Eugene Kontorovich, a professor at Northwestern University’s Pritzker School of Law, who has supported anti-boycott legislation, has suggested that Mr. Cuomo’s executive order could run up against the First Amendment, and that its language penalizing advocacy of boycott or divestment — the measure is aimed at those who participate in pro-boycott activity or “promote others to engage” in it — was “a bridge too far.”
In analyzing a similar law passed in South Carolina last month, The Harvard Law Review wrote that the motivation behind such laws “could not be more antithetical to the core values of the First Amendment.”
Worse yet, the vagueness of Mr. Cuomo’s executive order raises more questions than it answers. For example, as the owner of a small web-design business who occasionally does freelance work for CUNY schools and state agencies, will I be denied contracts because I argued against buying SodaStream home carbonation systems while they were being manufactured in a settlement on the West Bank?
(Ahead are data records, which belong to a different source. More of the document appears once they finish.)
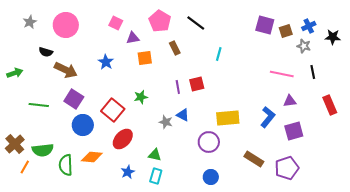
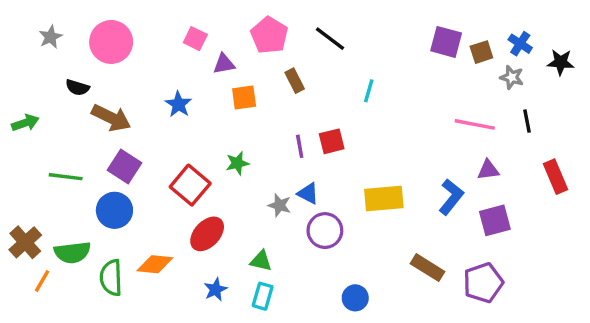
blue cross: (309, 26) -> (520, 44), turned -32
blue circle: (83, 125) -> (114, 210), moved
purple circle: (209, 142) -> (325, 231), moved

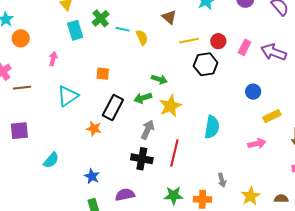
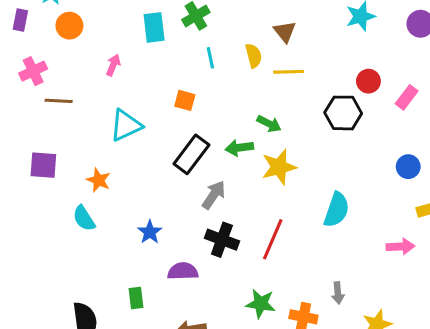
brown triangle: (169, 17) -> (285, 32), moved
cyan line: (122, 29) -> (210, 58), moved, turned 56
yellow line: (189, 41) -> (289, 72), moved
orange star: (94, 129) -> (99, 180), moved
gray arrow: (148, 130) -> (214, 195), moved
cyan semicircle: (51, 160) -> (84, 218), turned 96
blue star: (92, 176) -> (150, 232), moved
purple semicircle: (125, 195) -> (183, 271), moved

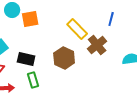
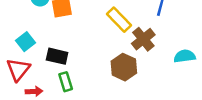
brown hexagon: (64, 58) -> (124, 67), moved

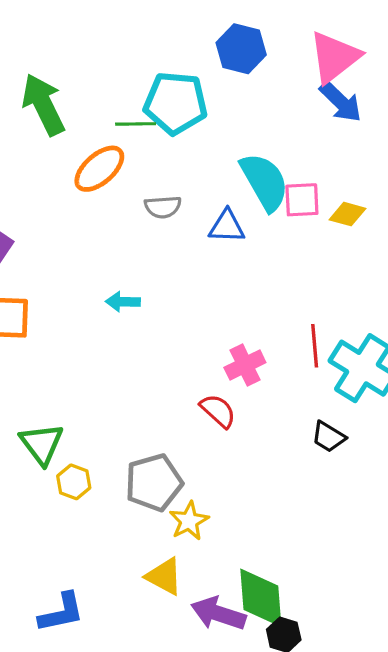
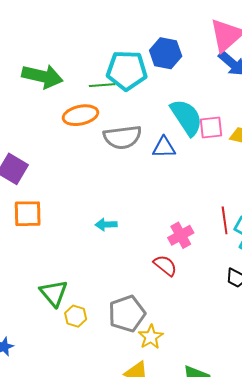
blue hexagon: (241, 49) -> (166, 53), moved
green arrow: (43, 105) -> (42, 76), turned 132
orange ellipse: (99, 169) -> (80, 115), turned 32
gray semicircle: (163, 207) -> (122, 137), size x1.6
cyan arrow: (123, 302) -> (106, 225), moved

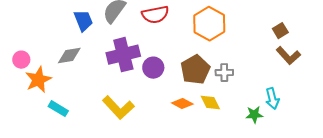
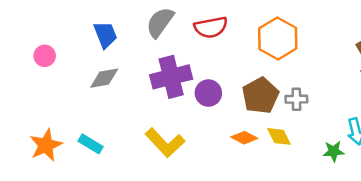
blue trapezoid: (83, 21) -> (105, 35), moved
pink circle: (21, 60) -> (45, 56), moved
orange star: (38, 80) -> (46, 145), moved

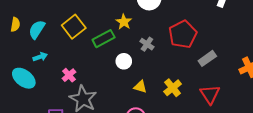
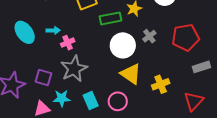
cyan arrow: (40, 57) -> (53, 30), moved
white circle: (124, 61) -> (123, 45), size x1.6
yellow triangle: (140, 87) -> (131, 74), size x1.6

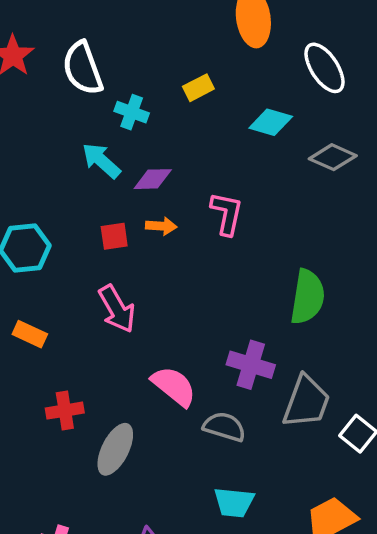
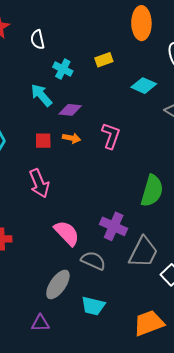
white semicircle: (83, 68) -> (37, 40), size x0.6
gray ellipse: (115, 449) -> (58, 284), moved

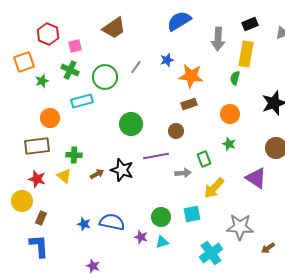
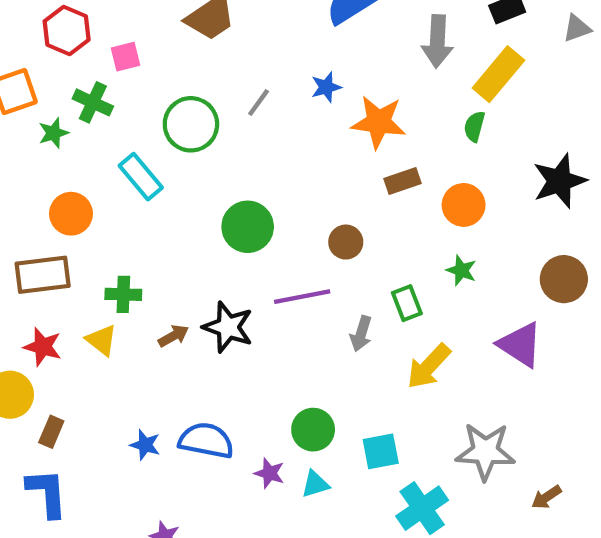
yellow rectangle: (246, 54) -> (498, 74), turned 30
green cross: (70, 70) -> (93, 102), moved
cyan rectangle: (82, 101) -> (141, 177), turned 65
brown rectangle: (189, 104) -> (402, 181), moved
gray arrow: (183, 173) -> (361, 334), turned 112
cyan square: (192, 214) -> (381, 451), moved

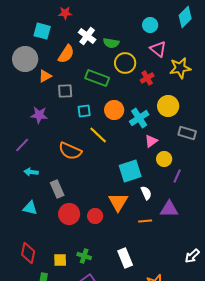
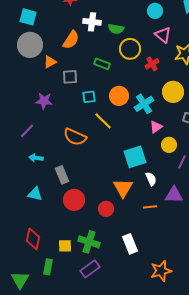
cyan square: (42, 31) -> (28, 17), moved
white cross: (87, 36) -> (92, 22), turned -30
green rectangle: (97, 78) -> (102, 64), size x0.7
red circle: (95, 216) -> (106, 209), moved
green cross: (84, 256) -> (89, 242), size x1.5

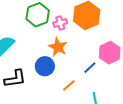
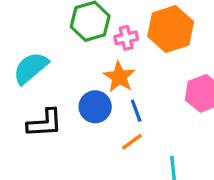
blue line: (90, 68) -> (136, 111), moved, turned -72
If a filmmaker declares support for boycotting Israel, will the state deny her production company access to shoot at the new state-funded production center near Syracuse? If a church’s national assembly backs divestment from Israel, will it be denied state grants to operate homeless shelters and soup kitchens in Brooklyn?
And what about companies working in the West Bank that succumb to the economic pressure of boycotts or divestment and move their operations? Will the State of New York tell a private enterprise that it must choose between losing money because of boycotters or losing contracts with the state?